Anyone who has seen the movie can’t help but notice the ubiquitous presence of sweet treats chain Krispy Kreme, whose fictional store in the “Power Rangers'” made-up hometown of Angel Grove, California, is integral to the film’s plot.
But the ties between the colorful heroes and the doughnuts with their signature glaze goes well beyond simple product placement in the film. Krispy Kreme was also a significant part of the “Power Rangers” movie’s marketing efforts, as TheWrap previously reported.
One of the pillars of Lionsgate’s campaign was a digital world that included a fake online school newspaper for Angel Grove High School. The studio produced four different issues that followed the narrative of the movie’s trailers, and had bonus material only available online.
The Angel Grove paper, “The Roar,” dedicated one of those issues to the destruction of the town’s Krispy Kreme store, complete with quotes from student Billy Cranston, who doubles as the Blue Ranger.

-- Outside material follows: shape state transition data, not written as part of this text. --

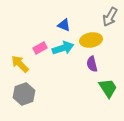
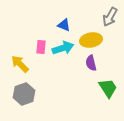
pink rectangle: moved 1 px right, 1 px up; rotated 56 degrees counterclockwise
purple semicircle: moved 1 px left, 1 px up
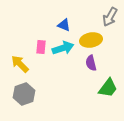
green trapezoid: rotated 70 degrees clockwise
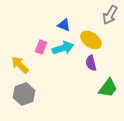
gray arrow: moved 2 px up
yellow ellipse: rotated 45 degrees clockwise
pink rectangle: rotated 16 degrees clockwise
yellow arrow: moved 1 px down
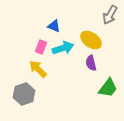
blue triangle: moved 10 px left, 1 px down
yellow arrow: moved 18 px right, 4 px down
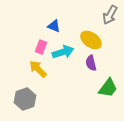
cyan arrow: moved 4 px down
gray hexagon: moved 1 px right, 5 px down
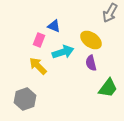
gray arrow: moved 2 px up
pink rectangle: moved 2 px left, 7 px up
yellow arrow: moved 3 px up
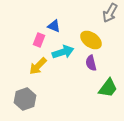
yellow arrow: rotated 90 degrees counterclockwise
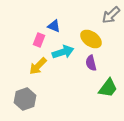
gray arrow: moved 1 px right, 2 px down; rotated 18 degrees clockwise
yellow ellipse: moved 1 px up
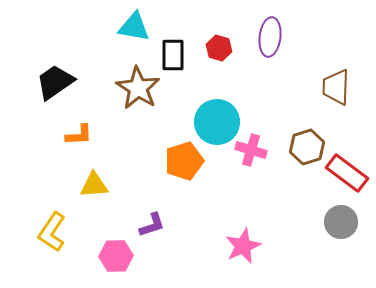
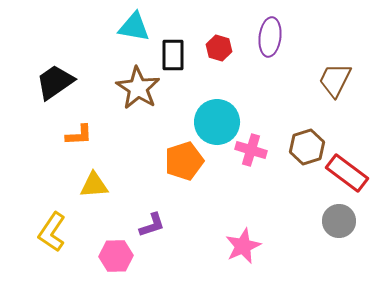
brown trapezoid: moved 1 px left, 7 px up; rotated 24 degrees clockwise
gray circle: moved 2 px left, 1 px up
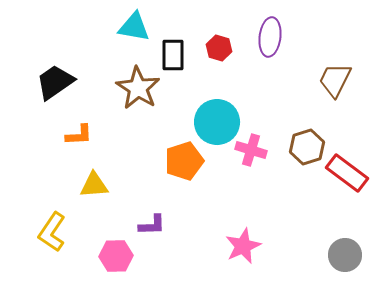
gray circle: moved 6 px right, 34 px down
purple L-shape: rotated 16 degrees clockwise
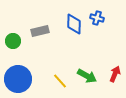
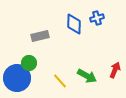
blue cross: rotated 32 degrees counterclockwise
gray rectangle: moved 5 px down
green circle: moved 16 px right, 22 px down
red arrow: moved 4 px up
blue circle: moved 1 px left, 1 px up
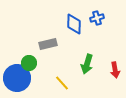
gray rectangle: moved 8 px right, 8 px down
red arrow: rotated 147 degrees clockwise
green arrow: moved 12 px up; rotated 78 degrees clockwise
yellow line: moved 2 px right, 2 px down
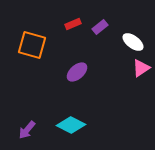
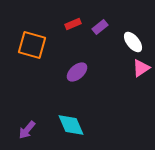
white ellipse: rotated 15 degrees clockwise
cyan diamond: rotated 40 degrees clockwise
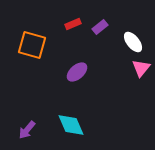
pink triangle: rotated 18 degrees counterclockwise
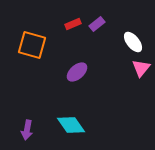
purple rectangle: moved 3 px left, 3 px up
cyan diamond: rotated 12 degrees counterclockwise
purple arrow: rotated 30 degrees counterclockwise
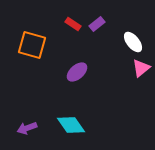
red rectangle: rotated 56 degrees clockwise
pink triangle: rotated 12 degrees clockwise
purple arrow: moved 2 px up; rotated 60 degrees clockwise
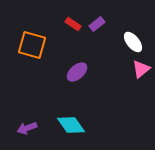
pink triangle: moved 1 px down
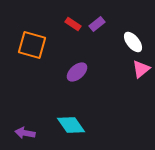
purple arrow: moved 2 px left, 5 px down; rotated 30 degrees clockwise
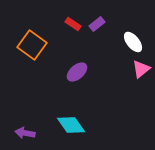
orange square: rotated 20 degrees clockwise
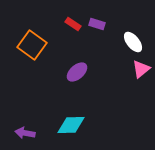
purple rectangle: rotated 56 degrees clockwise
cyan diamond: rotated 56 degrees counterclockwise
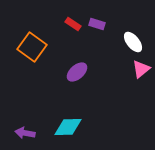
orange square: moved 2 px down
cyan diamond: moved 3 px left, 2 px down
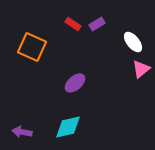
purple rectangle: rotated 49 degrees counterclockwise
orange square: rotated 12 degrees counterclockwise
purple ellipse: moved 2 px left, 11 px down
cyan diamond: rotated 12 degrees counterclockwise
purple arrow: moved 3 px left, 1 px up
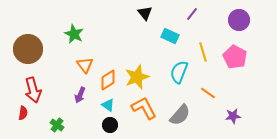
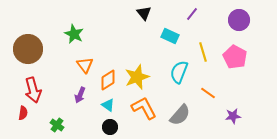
black triangle: moved 1 px left
black circle: moved 2 px down
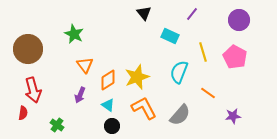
black circle: moved 2 px right, 1 px up
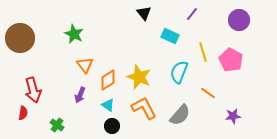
brown circle: moved 8 px left, 11 px up
pink pentagon: moved 4 px left, 3 px down
yellow star: moved 2 px right; rotated 30 degrees counterclockwise
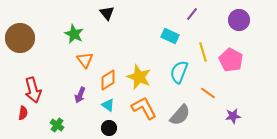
black triangle: moved 37 px left
orange triangle: moved 5 px up
black circle: moved 3 px left, 2 px down
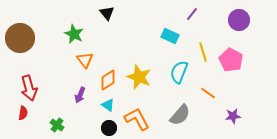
red arrow: moved 4 px left, 2 px up
orange L-shape: moved 7 px left, 11 px down
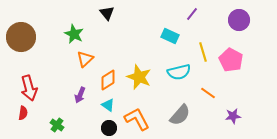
brown circle: moved 1 px right, 1 px up
orange triangle: moved 1 px up; rotated 24 degrees clockwise
cyan semicircle: rotated 125 degrees counterclockwise
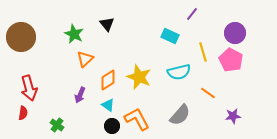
black triangle: moved 11 px down
purple circle: moved 4 px left, 13 px down
black circle: moved 3 px right, 2 px up
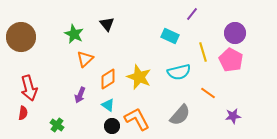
orange diamond: moved 1 px up
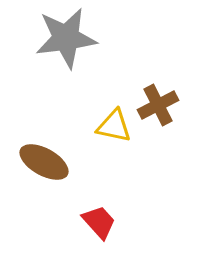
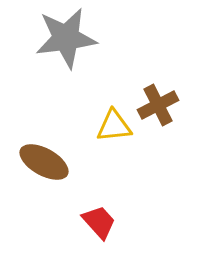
yellow triangle: rotated 18 degrees counterclockwise
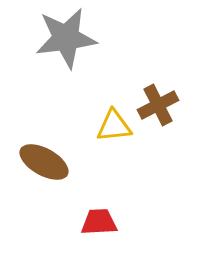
red trapezoid: rotated 51 degrees counterclockwise
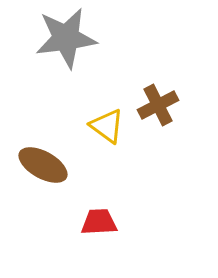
yellow triangle: moved 7 px left; rotated 42 degrees clockwise
brown ellipse: moved 1 px left, 3 px down
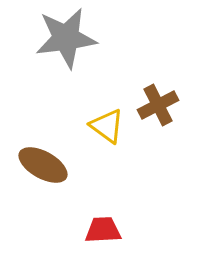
red trapezoid: moved 4 px right, 8 px down
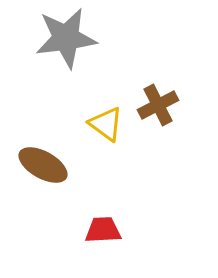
yellow triangle: moved 1 px left, 2 px up
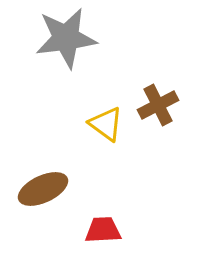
brown ellipse: moved 24 px down; rotated 54 degrees counterclockwise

Krispy Kreme also built a dedicated Angel Grove page on its site, complete with an immersive 3D virtual tour of the store built with Matterport’s software. Viewers can toggle between “open” versions of the store and a “closed” version — showing the doughnut shop after its destruction. Clicking through brings up small blue and white dots that allow explorers to interact with items in the store, from job notices posted on the bulletin board to the Krispy Kreme hot light — which brings up a link to download the Krispy Kreme app.
The doughnut chain’s involvement with the film wasn’t limited to the virtual world, however.
“They made a real world announcement where they said they were opening a store in Angel Grove,” Danielle DePalma, Lionsgate’s executive vice president of worldwide digital marketing and research, told TheWrap.
DePalma and Tim Palen, Lionsgate’s president of worldwide marketing,said “Power Rangers” was unique in that its target audience of “rabid fans” included both millennials who grew up watching “Mighty Morphin Power Rangers” in the early ’90s, as well as young kids who watch the current series, “Power Rangers Ninja Steel.”
“I can’t think of ever working on a movie where there was a 25-year fan base,” Palen said.
And to appeal to all ages, naturally, there were limited edition “Power Rangers” doughnuts. Because the only thing sweeter than nostalgia is sugar.